(Recorded data)
--------------------------------------------------
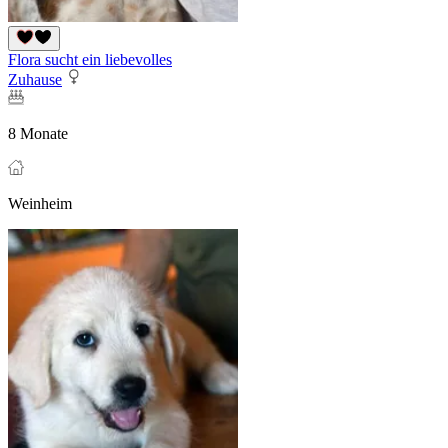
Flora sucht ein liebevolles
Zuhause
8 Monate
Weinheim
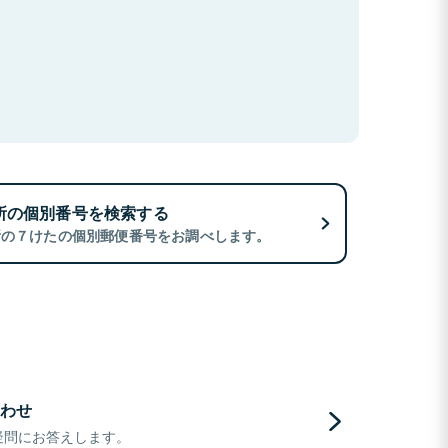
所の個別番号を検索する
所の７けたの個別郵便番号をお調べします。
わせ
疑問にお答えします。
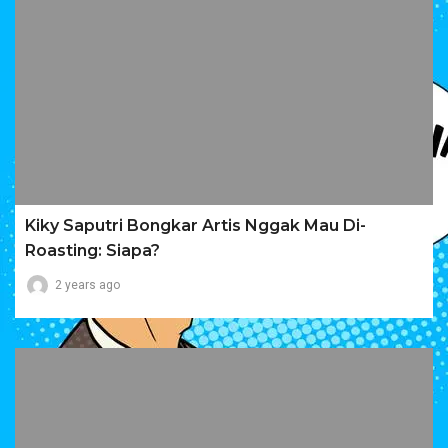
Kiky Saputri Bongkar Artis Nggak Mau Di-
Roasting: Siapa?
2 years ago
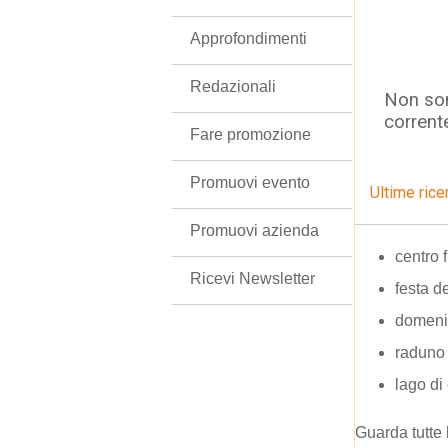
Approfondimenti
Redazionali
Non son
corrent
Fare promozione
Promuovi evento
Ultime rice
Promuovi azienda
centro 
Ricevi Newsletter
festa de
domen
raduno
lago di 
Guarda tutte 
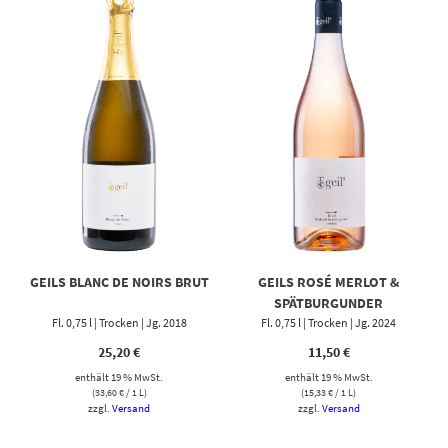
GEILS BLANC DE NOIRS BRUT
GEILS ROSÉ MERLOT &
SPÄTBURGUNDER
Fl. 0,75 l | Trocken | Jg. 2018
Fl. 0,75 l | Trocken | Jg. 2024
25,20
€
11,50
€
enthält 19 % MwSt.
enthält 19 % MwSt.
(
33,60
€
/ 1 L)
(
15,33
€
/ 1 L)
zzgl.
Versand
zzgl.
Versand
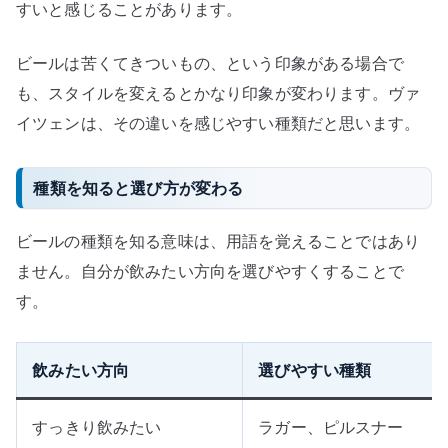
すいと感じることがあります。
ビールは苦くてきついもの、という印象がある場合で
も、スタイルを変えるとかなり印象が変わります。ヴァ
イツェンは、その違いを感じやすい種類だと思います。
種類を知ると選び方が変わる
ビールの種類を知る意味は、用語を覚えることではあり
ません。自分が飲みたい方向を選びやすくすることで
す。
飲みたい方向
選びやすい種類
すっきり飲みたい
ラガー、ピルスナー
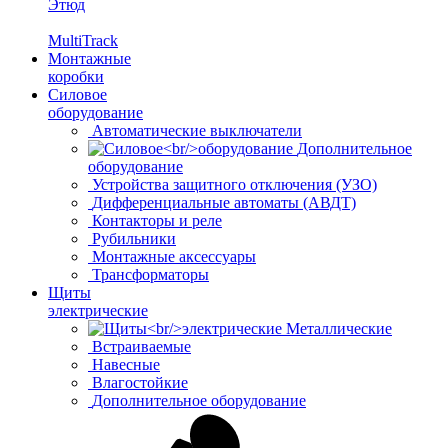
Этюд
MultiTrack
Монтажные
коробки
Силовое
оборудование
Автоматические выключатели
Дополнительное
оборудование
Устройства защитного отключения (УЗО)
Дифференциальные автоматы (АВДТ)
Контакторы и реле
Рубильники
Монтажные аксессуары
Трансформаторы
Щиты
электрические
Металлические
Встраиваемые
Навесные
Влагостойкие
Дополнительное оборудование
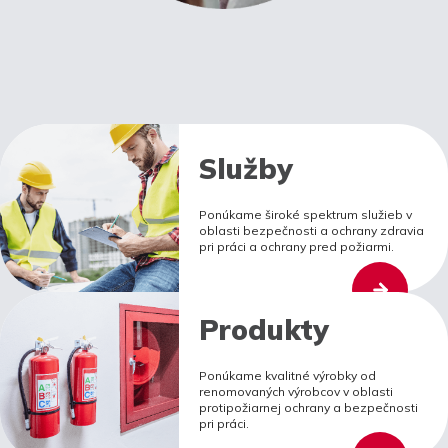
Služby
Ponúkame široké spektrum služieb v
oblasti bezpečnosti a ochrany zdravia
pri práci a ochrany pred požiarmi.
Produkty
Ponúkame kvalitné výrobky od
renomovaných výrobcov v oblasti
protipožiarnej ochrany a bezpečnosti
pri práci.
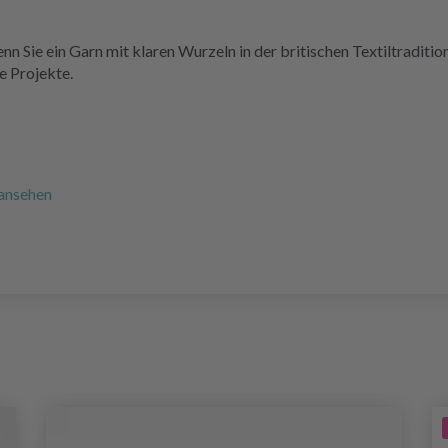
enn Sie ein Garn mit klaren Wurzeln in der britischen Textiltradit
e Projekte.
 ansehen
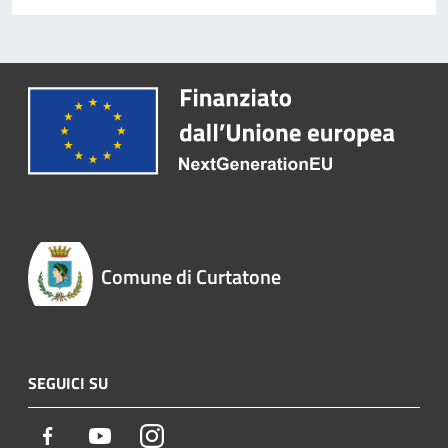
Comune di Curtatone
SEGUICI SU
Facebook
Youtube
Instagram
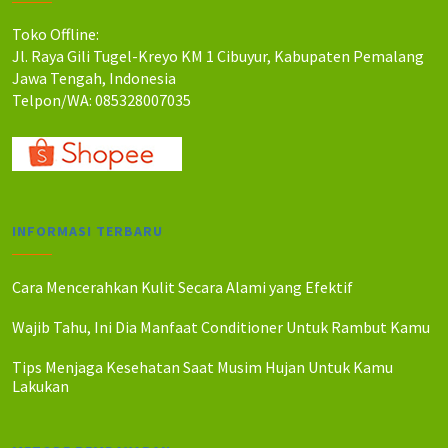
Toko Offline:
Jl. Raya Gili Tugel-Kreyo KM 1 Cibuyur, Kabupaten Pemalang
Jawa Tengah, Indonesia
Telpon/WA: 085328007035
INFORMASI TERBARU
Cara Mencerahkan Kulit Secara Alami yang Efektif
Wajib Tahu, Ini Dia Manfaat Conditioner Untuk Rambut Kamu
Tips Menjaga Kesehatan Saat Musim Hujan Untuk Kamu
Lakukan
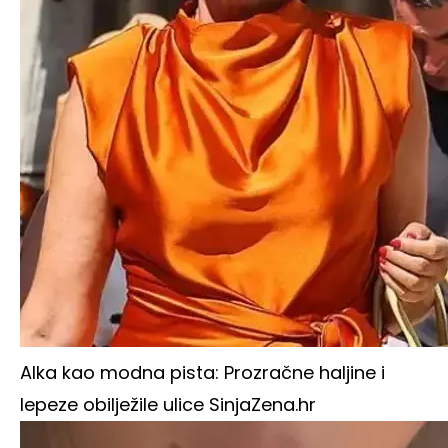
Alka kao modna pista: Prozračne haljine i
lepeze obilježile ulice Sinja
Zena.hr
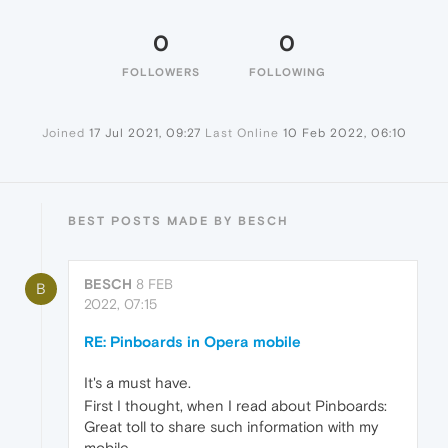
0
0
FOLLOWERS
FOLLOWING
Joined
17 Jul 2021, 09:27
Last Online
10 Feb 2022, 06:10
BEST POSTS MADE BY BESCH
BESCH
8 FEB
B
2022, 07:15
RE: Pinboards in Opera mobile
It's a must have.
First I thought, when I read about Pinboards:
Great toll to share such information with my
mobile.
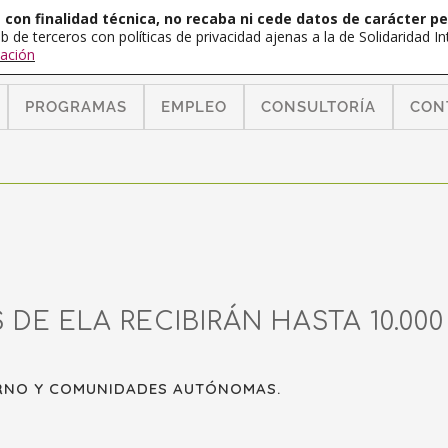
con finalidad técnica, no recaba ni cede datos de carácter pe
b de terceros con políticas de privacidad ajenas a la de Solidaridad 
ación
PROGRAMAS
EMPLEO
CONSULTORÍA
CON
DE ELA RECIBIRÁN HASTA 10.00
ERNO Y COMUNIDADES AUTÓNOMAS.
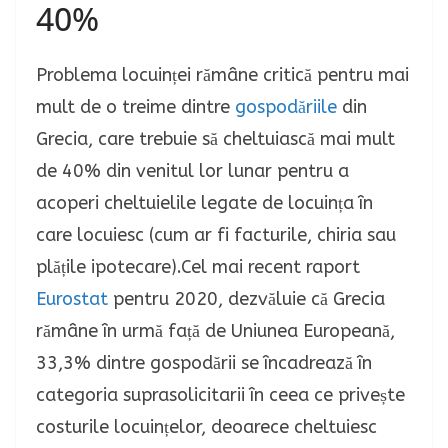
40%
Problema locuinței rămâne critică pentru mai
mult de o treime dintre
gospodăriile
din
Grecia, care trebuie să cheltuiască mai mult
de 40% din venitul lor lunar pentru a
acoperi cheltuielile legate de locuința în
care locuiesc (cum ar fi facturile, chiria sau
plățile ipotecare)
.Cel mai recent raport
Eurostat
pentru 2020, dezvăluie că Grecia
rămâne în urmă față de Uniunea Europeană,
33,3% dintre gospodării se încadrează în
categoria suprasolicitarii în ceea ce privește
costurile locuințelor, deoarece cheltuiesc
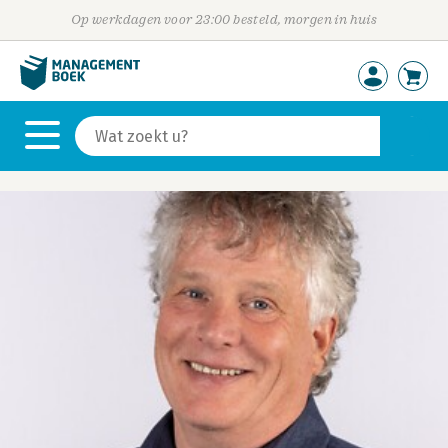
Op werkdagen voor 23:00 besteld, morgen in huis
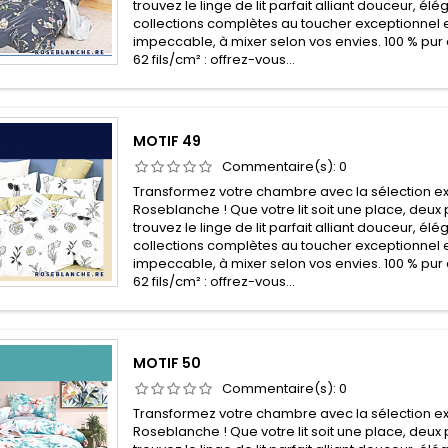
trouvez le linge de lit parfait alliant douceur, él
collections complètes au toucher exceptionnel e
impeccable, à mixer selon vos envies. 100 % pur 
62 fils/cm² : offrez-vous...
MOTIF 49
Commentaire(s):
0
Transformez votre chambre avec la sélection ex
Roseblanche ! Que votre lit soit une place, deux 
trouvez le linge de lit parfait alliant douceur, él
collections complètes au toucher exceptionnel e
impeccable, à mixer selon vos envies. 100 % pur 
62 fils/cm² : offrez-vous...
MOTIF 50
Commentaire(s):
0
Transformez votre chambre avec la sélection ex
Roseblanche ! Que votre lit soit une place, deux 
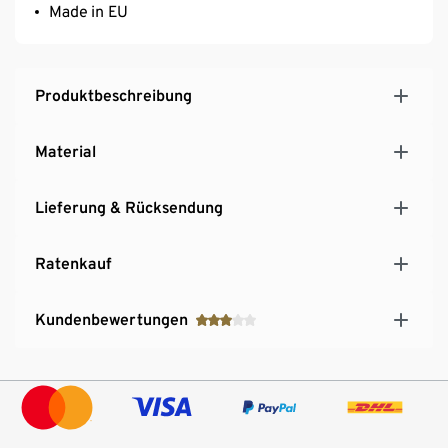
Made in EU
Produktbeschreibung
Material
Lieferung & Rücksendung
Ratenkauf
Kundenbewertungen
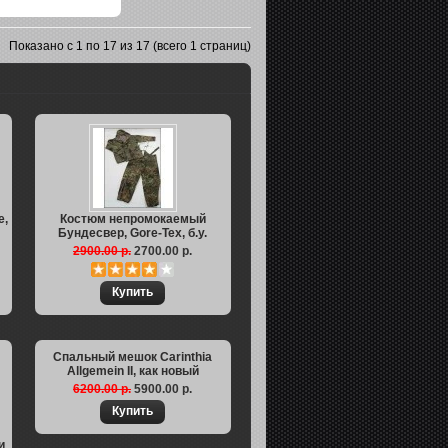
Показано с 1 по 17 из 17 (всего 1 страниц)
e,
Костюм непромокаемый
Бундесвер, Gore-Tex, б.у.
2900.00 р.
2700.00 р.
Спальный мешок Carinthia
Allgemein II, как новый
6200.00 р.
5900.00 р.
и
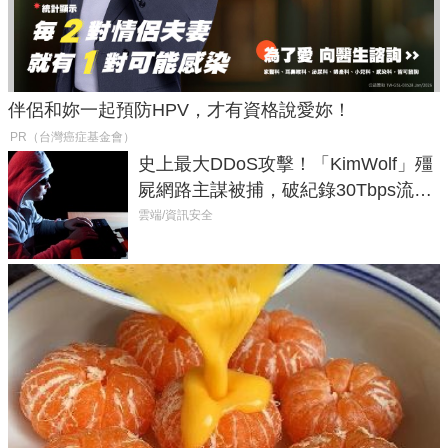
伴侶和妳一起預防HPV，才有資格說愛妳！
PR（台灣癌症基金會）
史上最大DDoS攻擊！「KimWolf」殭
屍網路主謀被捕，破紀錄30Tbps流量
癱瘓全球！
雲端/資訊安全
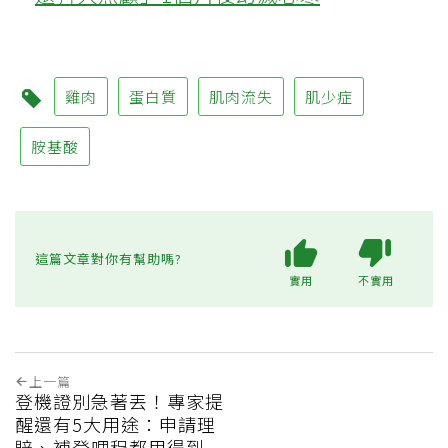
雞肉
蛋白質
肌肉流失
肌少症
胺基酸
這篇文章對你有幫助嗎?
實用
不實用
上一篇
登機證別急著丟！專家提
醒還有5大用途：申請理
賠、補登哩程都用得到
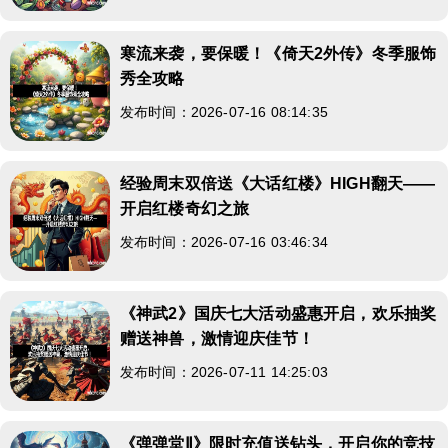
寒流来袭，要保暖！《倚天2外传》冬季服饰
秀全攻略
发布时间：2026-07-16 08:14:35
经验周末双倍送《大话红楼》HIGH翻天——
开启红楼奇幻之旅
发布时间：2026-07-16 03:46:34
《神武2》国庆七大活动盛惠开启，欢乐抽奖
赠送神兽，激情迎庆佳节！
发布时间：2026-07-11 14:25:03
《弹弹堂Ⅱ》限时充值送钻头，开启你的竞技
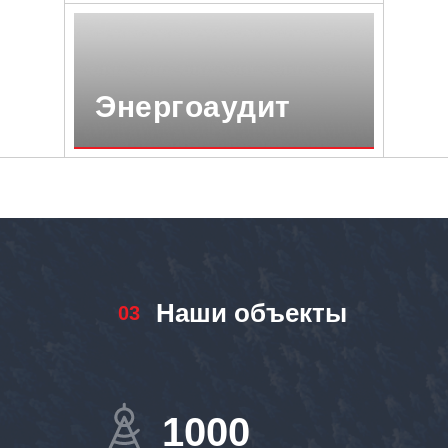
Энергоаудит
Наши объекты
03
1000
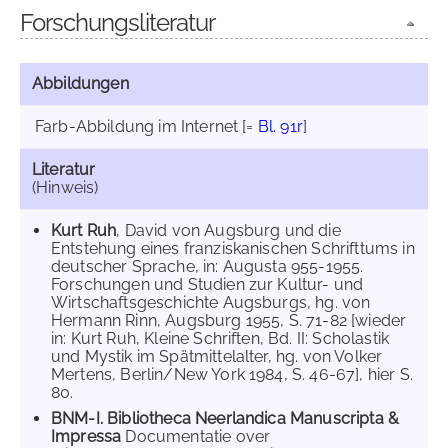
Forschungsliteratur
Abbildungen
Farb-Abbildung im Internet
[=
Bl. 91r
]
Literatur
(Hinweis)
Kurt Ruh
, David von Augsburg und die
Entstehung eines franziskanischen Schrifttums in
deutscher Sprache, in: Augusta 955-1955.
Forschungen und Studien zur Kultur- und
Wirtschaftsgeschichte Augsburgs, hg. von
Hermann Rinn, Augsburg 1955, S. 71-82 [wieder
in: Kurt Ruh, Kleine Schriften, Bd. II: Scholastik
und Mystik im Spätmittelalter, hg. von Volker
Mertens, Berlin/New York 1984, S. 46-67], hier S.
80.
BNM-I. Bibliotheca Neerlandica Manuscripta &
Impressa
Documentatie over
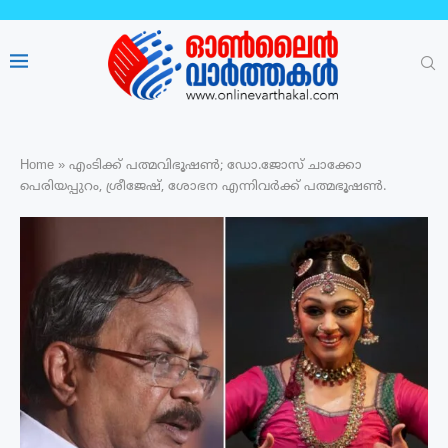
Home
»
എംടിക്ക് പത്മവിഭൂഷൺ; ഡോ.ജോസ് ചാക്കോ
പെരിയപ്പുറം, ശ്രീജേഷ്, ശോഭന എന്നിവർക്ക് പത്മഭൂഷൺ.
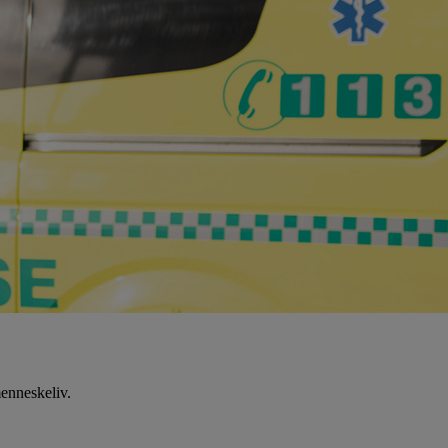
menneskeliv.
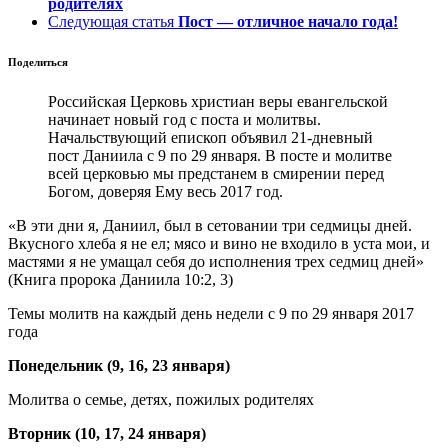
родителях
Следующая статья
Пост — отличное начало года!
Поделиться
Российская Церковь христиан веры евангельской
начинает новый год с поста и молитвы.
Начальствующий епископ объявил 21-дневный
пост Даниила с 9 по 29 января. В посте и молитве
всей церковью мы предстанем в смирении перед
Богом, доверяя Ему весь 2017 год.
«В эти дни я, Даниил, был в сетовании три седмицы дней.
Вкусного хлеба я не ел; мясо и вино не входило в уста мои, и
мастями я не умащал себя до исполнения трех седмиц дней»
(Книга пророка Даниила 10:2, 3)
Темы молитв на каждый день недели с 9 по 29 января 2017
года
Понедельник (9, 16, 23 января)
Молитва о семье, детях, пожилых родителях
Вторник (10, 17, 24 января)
--------------------------------------------------
- [Brief] Find all lines in the records that hold the word "января". Copy them.

- [Reply]
пост Даниила с 9 по 29 января. В посте и молитве
Темы молитв на каждый день недели с 9 по 29 января 2017
Понедельник (9, 16, 23 января)
Вторник (10, 17, 24 января)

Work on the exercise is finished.